Search code examples
rdata.tablelubridateradixposixct

Is there a method to round date without memory exceed in r?


I am working on a dataset where I am rounding the posixct date to the nearest hour of one column of data.table with 88 mln rows.

I used round. Date by base and round_date by lubridate, both of them exceeded memory, so could not finish. Finally, I divided the dataset into 4 equal parts, rounded the necessary column, and bound back.
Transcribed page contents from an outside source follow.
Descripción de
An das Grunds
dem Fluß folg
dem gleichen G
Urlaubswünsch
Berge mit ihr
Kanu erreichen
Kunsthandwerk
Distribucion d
Is there a good method to round date with higher memory efficiency

Thanks in advance


Solution

  • This should wowrk nice and fast

    #sample data
    library( data.table )
    n = 1000000
    set.seed(123)
    DT <- data.table( id = 1:n, 
                      timestamp = sample(seq(as.POSIXct('2017/01/01'), as.POSIXct('2020/05/01'), by="5 mins"), replace = TRUE, n) )
    
    #split timestamp to iDate and iTime
    DT[, c("date", "time") := IDateTime( timestamp ) ]
    #round the iTime
    DT[, time_rounded := round( time, units = "hour" )]
    #convert iDate and rounded iTime back to posixct (add timezone if needed)
    DT[, timestamp_rounded := as.POSIXct( time_rounded, date = date ) ]
    

    possible issue: rounding to 00:00 the next day... you should test this and adjust the date if needed...